Religion vs. Science is an Ongoing Debate – Brain Scans Do Not Reliably Predict Violent Behavior

Religion and Ethics Newsweekly is a PBS program that explores current news items that have a connection to religious and ethical practices.   As the title implies, the program takes a diverse religious approach as the it explores all religions as well as modern cultural ethical philosophies around the world.  Recent programs have featured Baha’i, Hindu, Islamic, Hebrew, and atheist perspectives besides various Christian denominational viewpoints.  The November 2, 2013 program entitled Predicting Violence; Reza Aslan’s Zealot features a story on how the brains of violent offenders differ greatly from people who do not display such violent behavior.  The implication is that religions that penalize people whose brains are programmed to so commit violent acts are themselves immoral.
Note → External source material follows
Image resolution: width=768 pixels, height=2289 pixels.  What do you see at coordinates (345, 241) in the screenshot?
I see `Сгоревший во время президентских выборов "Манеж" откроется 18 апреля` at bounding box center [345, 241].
Professor Adrian Raine, who teaches neuroscience at the University of Pennsylvania and wrote a book entitled The Anatomy of Violence: The Biological Roots of Crime, argues that there is a brain basis for violent behavior thus making judgments against such offenders immoral.  This flies not only in the face of Christianity, but many major religions such as Judaism, Islam, etc. all condemn violent behavior as sin.
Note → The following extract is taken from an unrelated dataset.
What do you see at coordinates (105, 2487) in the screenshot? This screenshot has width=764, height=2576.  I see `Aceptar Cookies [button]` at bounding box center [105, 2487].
The study for this research included having individuals respond to questionnaires as they were asked how they would respond to critical situations where the decision might be to have to kill one person to save five.

Paul Wolpe (Emory Center for Ethics) responded to Raine’s work as being very significant and worthy of further study but warns that jumping to judgement and implementing policy changes at this point could lead to seriously wrong decisions.

The work of Raine continues the progression of scientific recommendations that change the viewpoint on many behaviors from being the result of decisions and being the result of pure biology.

Wolpe makes an extremely important point that people with the same lesions exhibit different behavior paths.  In fact, Raine himself has a brain scan similar to some serial killers yet he chose to study neuroscience while other chose to commit multiple murders.

In my opinion, that alone is an excellent reason to reject the validity of brain scans to override the behavior choices that people make.